AI & Plagiarism


Last year I gave a presentation about Workflow in Sitecore that included a companion 3-part blog series. The final post involved developing with workflow, and when I was finished I felt a little underwhelmed. I was new to mutations and I felt like I could provide a better example.

I turned to ChapGPT, and I was initially quite pleased at the result. Where my example mutation only modified a workflow’s state, ChatGPT returned an snippet that could actually execute workflow actions. It was such a good example, I thought that this was something that was baked into the system that I just didn’t know about. To dig a little deeper, I went ahead & googled the name of the mutation, ExecuteWorkflowCommand, adding the keyword Sitecore

As is often the case when I’m googling something Sitecore-related, the top result was a blog post by Fishtank Consulting: Sitecore Workflow Automation with Management API, by Sohrab Saboori.

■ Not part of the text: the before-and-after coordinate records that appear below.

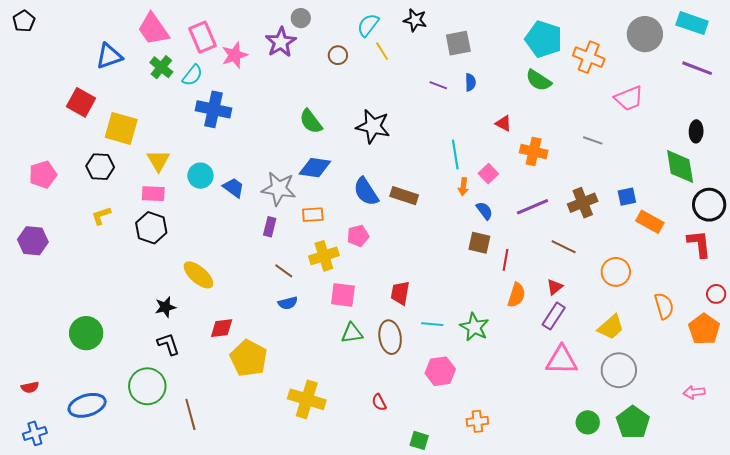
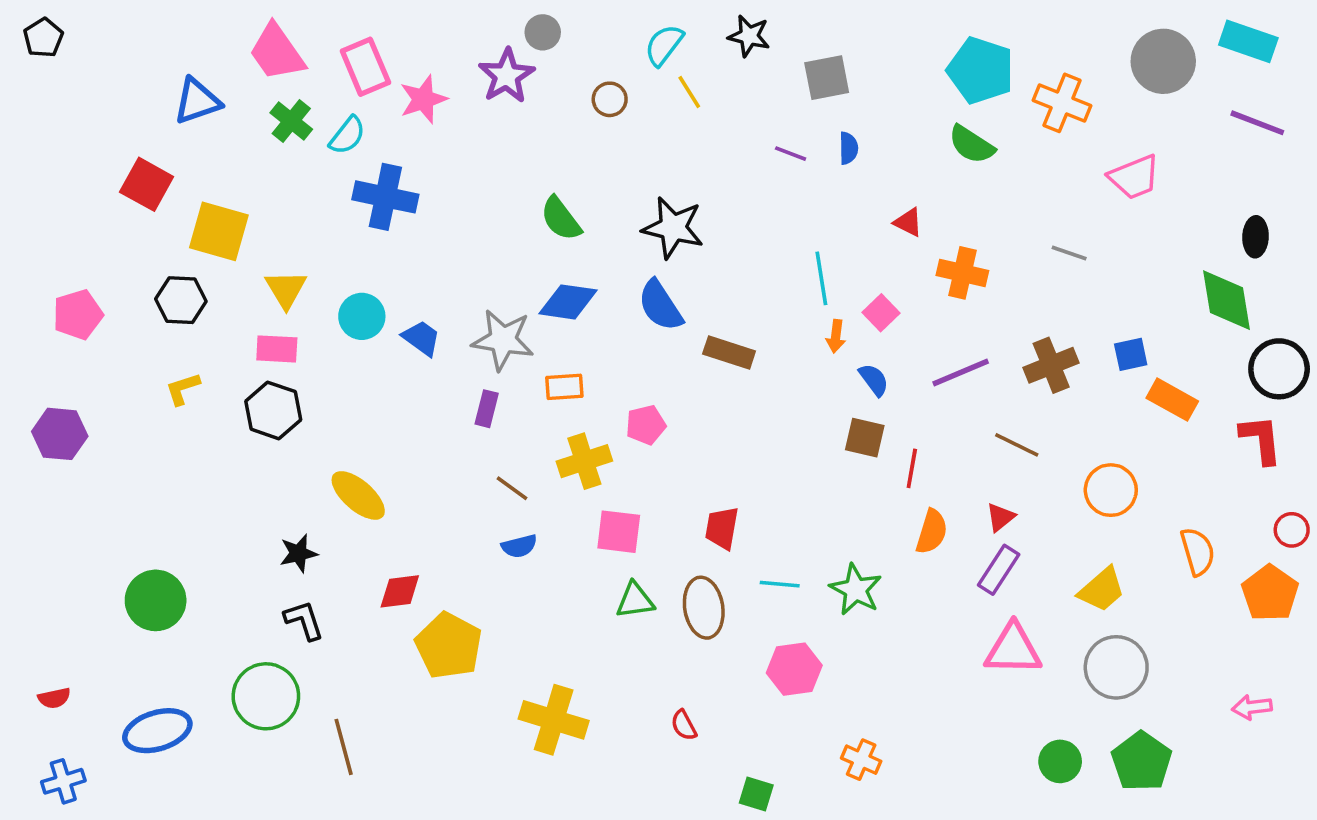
blue semicircle: (366, 192) -> (660, 306), moved
orange cross: (477, 421) -> (861, 760), turned 30

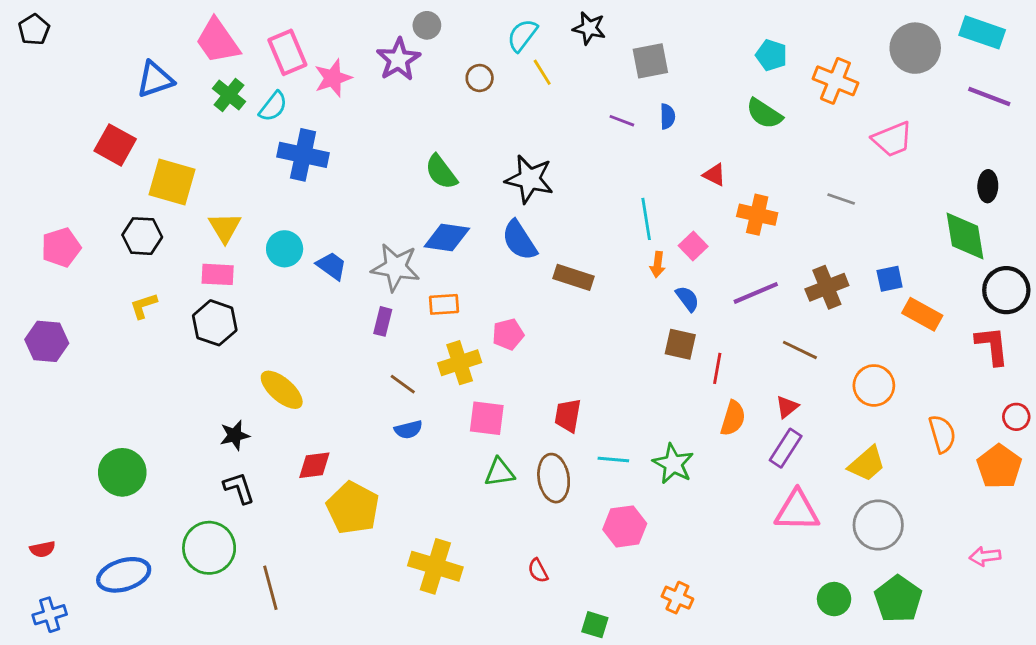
cyan pentagon: (981, 70) -> (771, 55), size x0.6

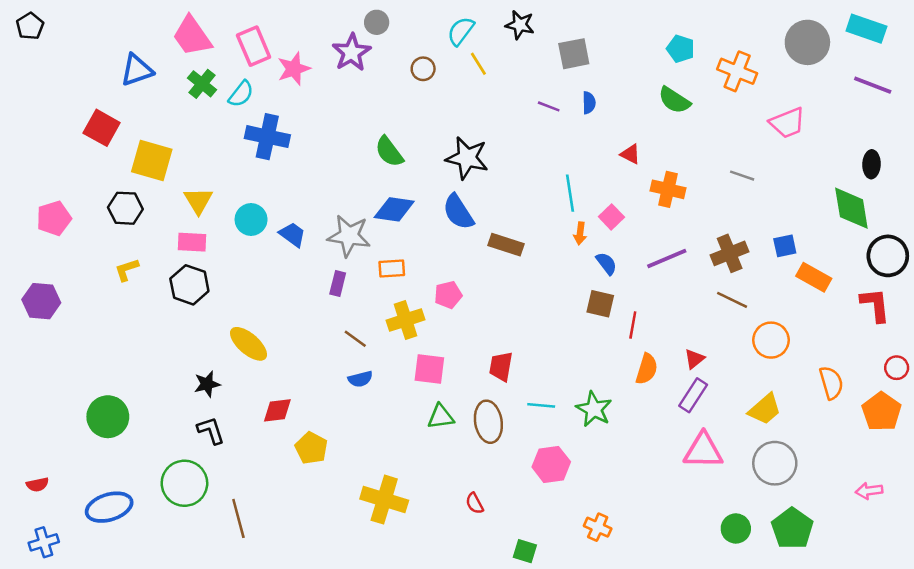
brown line: (800, 350) -> (732, 300), moved
yellow pentagon: (353, 508) -> (311, 448), size x0.7

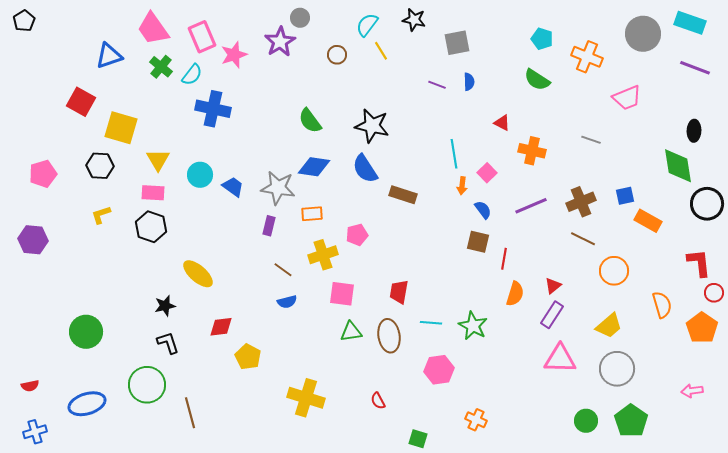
red L-shape: (875, 305) -> (699, 263), moved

Comparing Sohrab’s script to the ChatGPT response, it’s clear that this was not just an intuitive title for a common use case. ChatGPT was stealing code from Sohrab and giving no credit. Worse: if I had been moving quickly and decided to sloppily pass of ChatGPT’s work as my own, I would be stealing code from Sohrab.

I don’t think I’m revealing a big secret when I say that LLMs are plagiarism machines. I also think it’s pretty obvious that you shouldn’t just copy paste from an LLM with no edits or followup and attempt to pass that work off as your own. Still, this came as a surprise to me.

It’s really tempting to use LLMs for a lot of stuff these days, and as I’m wrapping up this post I can feel the urge myself. I think my opener is a bit weak, the tone could be more professional, and I’d love to wrap this all up with a nice business takeaway - something like “this all goes to show that while AI can be a useful tool, something something pay attention don’t steal.”

But the line feels a bit more blurry these days.

A quick copy paste of the whole article saying “make this sound more professional” would be so easy to do, and might make this sound better. Would that be passing the LLMs work off as my own? If it is, it’s definitely something I’ve done numerous times. Maybe I did that already, would you even notice?

You’ll have to trust me that I didn’t. Rather than have use my robot editor, I’m going to stick a style I’m very comfortable with: vaguely gesturing towards some larger concepts without answering any of my own questions.